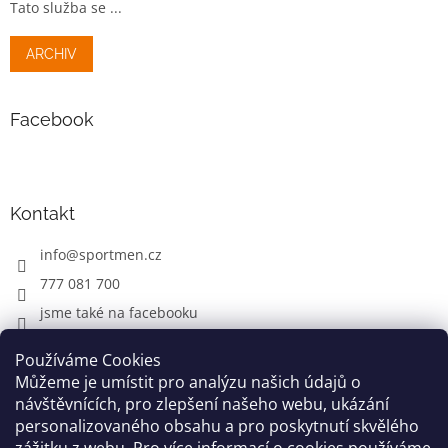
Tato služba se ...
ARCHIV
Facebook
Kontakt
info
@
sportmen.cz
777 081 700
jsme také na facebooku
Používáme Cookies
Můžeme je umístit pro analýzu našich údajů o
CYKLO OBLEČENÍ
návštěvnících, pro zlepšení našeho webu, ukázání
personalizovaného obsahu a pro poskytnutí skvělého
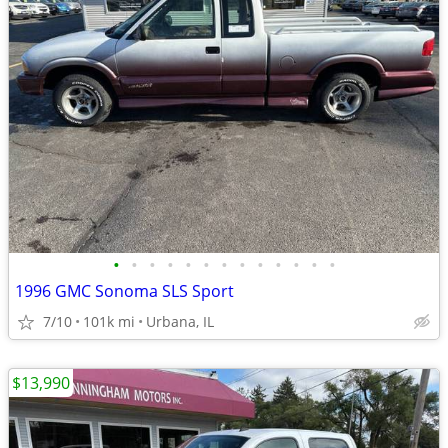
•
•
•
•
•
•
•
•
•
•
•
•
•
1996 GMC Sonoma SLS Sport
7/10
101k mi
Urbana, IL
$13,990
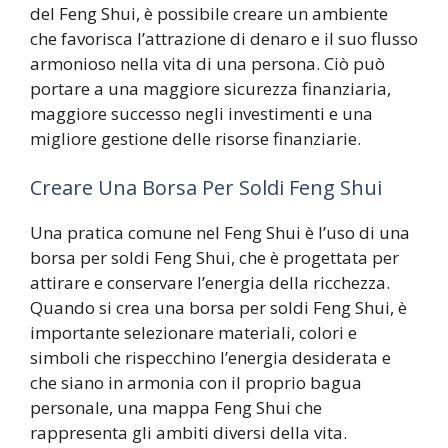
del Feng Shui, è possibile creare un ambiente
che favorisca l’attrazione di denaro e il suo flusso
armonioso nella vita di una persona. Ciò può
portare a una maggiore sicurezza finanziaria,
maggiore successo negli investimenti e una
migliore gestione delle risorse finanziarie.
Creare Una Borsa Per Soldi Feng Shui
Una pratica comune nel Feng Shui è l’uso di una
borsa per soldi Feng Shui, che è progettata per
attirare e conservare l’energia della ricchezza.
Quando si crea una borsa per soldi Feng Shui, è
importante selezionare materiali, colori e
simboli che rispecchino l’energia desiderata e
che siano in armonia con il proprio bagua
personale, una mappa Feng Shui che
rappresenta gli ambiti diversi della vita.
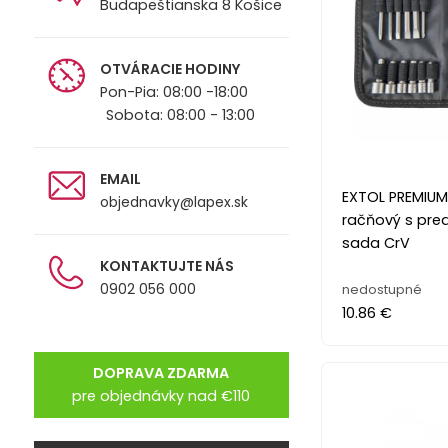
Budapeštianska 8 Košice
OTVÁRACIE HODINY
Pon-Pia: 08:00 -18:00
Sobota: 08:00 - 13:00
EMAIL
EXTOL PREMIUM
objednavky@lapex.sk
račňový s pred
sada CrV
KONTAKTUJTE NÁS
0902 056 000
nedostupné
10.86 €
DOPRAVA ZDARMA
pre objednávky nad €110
######
TASK INSTRUCTIONS » Drop the images and quote the entries word for word.

SOLVED EXERCISE »
Tato služba se ...
ARCHIV
Facebook
Kontakt
info
@
sportmen.cz
777 081 700
jsme také na facebooku
Používáme Cookies
Můžeme je umístit pro analýzu našich údajů o
CYKLO OBLEČENÍ
návštěvnících, pro zlepšení našeho webu, ukázání
personalizovaného obsahu a pro poskytnutí skvělého
•
•
•
•
•
•
•
•
•
•
•
•
•
1996 GMC Sonoma SLS Sport
7/10
101k mi
Urbana, IL
$13,990
del Feng Shui, è possibile creare un ambiente
che favorisca l’attrazione di denaro e il suo flusso
armonioso nella vita di una persona. Ciò può
portare a una maggiore sicurezza finanziaria,
maggiore successo negli investimenti e una
migliore gestione delle risorse finanziarie.
Creare Una Borsa Per Soldi Feng Shui
Una pratica comune nel Feng Shui è l’uso di una
borsa per soldi Feng Shui, che è progettata per
attirare e conservare l’energia della ricchezza.
Quando si crea una borsa per soldi Feng Shui, è
importante selezionare materiali, colori e
simboli che rispecchino l’energia desiderata e
che siano in armonia con il proprio bagua
personale, una mappa Feng Shui che
rappresenta gli ambiti diversi della vita.
Budapeštianska 8 Košice
OTVÁRACIE HODINY
Pon-Pia: 08:00 -18:00
Sobota: 08:00 - 13:00
EMAIL
EXTOL PREMIUM
objednavky@lapex.sk
račňový s pred
sada CrV
KONTAKTUJTE NÁS
0902 056 000
nedostupné
10.86 €
DOPRAVA ZDARMA
pre objednávky nad €110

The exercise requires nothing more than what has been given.